The principle of butter making is to agitate milk long enough to cause the cream to separate from the milk into little floating globules of fat, and then collect the globules into a lump. When on the trail, hanging the milk in a 10-lb. lard or syrup pail on a pony’s packsaddle or under the wagon would produce a little recognizable whitish butterfat by the end of the day.
There were a number of refinements of the process which made a better product.
I can remember very well how my grandmother made butter when we were pioneers. Grandmother was referred to as a “boss butter maker”, who always put her name on the parchment paper wrapper because she always got a premium price for any she took to the store. Bachelor homesteaders came for miles to barter for it when she was the only woman in the area.
Grandmother’s butter making was a ritual, that began long before the cow was milked. It really started when she sowed an immense garden of carrots, sugar beets, turnips and potatoes in the spring. As long as there was no green grass, the huge black soup kettle on the back of the stove and, semi-cooked the cut up vegetables to be added to “chop” (ground-up oats, or barley) to make a “hot mash” for the evening feed. Turnips had to be fed after the evening milking or they tainted the milk. Pampered cows, given warm food and warm water, made more and richer milk, she said. Lots of milk in winter when many cows “dried” up gave the greatest profits for fresh butter.

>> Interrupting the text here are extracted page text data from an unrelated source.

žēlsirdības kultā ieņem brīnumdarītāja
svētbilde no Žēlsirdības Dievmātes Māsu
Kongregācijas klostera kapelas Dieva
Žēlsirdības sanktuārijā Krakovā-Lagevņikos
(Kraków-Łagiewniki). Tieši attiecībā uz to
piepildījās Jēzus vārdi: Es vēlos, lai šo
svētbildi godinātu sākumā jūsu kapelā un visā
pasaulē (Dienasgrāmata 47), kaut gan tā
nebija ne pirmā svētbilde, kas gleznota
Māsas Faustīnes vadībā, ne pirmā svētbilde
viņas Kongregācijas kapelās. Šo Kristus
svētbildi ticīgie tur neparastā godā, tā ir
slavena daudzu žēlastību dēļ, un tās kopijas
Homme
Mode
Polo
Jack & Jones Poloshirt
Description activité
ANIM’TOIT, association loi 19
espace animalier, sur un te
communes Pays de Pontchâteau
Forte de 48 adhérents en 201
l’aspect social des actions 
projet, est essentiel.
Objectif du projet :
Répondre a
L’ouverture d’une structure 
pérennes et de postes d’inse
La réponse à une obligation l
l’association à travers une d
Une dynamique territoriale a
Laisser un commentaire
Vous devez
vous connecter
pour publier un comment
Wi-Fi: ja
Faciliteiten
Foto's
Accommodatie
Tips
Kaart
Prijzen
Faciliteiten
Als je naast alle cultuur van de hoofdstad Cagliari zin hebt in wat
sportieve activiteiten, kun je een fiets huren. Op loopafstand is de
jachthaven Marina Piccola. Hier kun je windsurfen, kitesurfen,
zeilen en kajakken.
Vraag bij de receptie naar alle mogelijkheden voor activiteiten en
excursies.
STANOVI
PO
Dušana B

Cleanliness was the magic word for her superlative product. Every utensil used in the process had to be scalded and dried on the sun, if possible, or covered with a clean bleached flour sack. All pails and pans were washed with hot baking soda solution –never soap because that left a coating that one could neither dissolve nor scour off. We called it “milk stone”. Grandmother said it harbored germs, which she said were responsible for what she called a “frowy” taste. When we knew we would be leaving the homestead to move to town, she put down extra butter in stoneware crocks, covered with brine “strong enough to float an egg”. Kept closely covered in a cool cellar, the contents survived a whole year, without turning “frowy”. In fact, she remarked when finally we had to buy some, that the last of her butter tasted better than the “fresh” butter from the store.